Thinking Fast and MoE
DeepSeek-V3 has 671 billion parameters. It activates 37 billion per token. Mixtral 8x22B has 141 billion parameters. It activates 39 billion per token. The pattern is consistent across every frontier model released in 2025: total parameter counts in the hundreds of billions, active parameters during inference closer to the tens of billions. The era of dense scaling is over. Sparse models won.
The logic is simple. Training a model gives it knowledge. Running inference retrieves that knowledge. These don't have to cost the same. DeepSeek's technical report puts it directly: the massive discrepancy between total capacity (knowledge storage) and active computation (inference cost) represents a fundamental shift. It is possible to decouple the accumulation of knowledge from the cost of retrieving it.
The routing mechanism
Mixture of Experts replaces dense feedforward layers with a collection of specialized "expert" networks. A routing mechanism examines each token and selects which experts should process it. Only the selected experts run. The others sit idle. A model with 8 experts activating 2 per token has 8x the total parameters but only pays 2x the compute cost of a single expert.

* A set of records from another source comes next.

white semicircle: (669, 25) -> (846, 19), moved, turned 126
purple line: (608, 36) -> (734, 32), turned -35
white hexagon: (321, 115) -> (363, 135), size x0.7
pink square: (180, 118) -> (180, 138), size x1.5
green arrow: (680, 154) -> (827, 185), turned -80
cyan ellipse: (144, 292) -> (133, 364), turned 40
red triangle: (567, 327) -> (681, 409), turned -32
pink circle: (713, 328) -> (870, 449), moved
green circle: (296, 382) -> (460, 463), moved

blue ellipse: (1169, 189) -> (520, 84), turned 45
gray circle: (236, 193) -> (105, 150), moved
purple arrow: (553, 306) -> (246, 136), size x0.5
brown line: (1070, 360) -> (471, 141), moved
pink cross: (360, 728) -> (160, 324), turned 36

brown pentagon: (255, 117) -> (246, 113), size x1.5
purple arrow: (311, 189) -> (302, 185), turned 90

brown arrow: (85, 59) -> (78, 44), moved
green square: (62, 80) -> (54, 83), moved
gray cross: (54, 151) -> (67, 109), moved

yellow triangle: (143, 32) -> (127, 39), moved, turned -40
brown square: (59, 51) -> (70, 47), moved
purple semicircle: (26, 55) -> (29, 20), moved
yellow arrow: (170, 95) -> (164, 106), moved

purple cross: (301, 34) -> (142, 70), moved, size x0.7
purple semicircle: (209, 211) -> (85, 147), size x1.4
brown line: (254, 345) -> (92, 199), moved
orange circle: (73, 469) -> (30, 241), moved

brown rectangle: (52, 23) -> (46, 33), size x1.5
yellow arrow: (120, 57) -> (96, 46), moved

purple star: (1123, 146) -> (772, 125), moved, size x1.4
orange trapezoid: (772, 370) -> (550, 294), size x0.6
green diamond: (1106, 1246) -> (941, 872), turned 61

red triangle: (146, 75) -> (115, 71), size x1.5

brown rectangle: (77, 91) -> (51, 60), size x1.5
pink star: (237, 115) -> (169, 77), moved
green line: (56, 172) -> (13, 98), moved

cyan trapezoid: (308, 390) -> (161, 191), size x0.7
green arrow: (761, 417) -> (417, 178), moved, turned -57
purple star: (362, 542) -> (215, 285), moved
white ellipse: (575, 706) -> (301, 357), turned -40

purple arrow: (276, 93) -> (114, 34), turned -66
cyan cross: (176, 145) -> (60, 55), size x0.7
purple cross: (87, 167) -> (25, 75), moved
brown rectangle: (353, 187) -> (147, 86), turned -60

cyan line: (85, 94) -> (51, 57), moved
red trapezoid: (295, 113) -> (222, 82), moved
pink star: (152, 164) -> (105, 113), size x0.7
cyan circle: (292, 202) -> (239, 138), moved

Google's Switch Transformer simplified this in 2021 by routing to just one expert per token. The Switch-Base 64-expert model trained in one-seventh the time of the equivalent dense T5-Base to reach similar perplexity. Despite T5-Large applying 3.5x more FLOPs per token, Switch-Base was still more sample efficient.
| Model | Total Params | Active Params | Ratio |
|---|---|---|---|
| Llama 3.1 405B (dense) | 405B | 405B | 1:1 |
| Mixtral 8x22B | 141B | 39B | 3.6:1 |
| DeepSeek-V3 | 671B | 37B | 18:1 |
The ratio matters. DeepSeek-V3 stores 18x more knowledge than it uses per token. That's 18x the model capacity at roughly constant inference cost.
Training economics
DeepSeek-V3 trained on 2,788,000 H800 GPU hours at an estimated cost of $5.6 million. Llama 3.1 405B trained for 30,840,000 GPU hours, 11x more compute for a dense model that benchmarks slightly worse on many tasks. NVIDIA's analysis confirms the trend: MoE models run 10x faster and deliver tokens at 1/10th the cost compared to equivalently capable dense models.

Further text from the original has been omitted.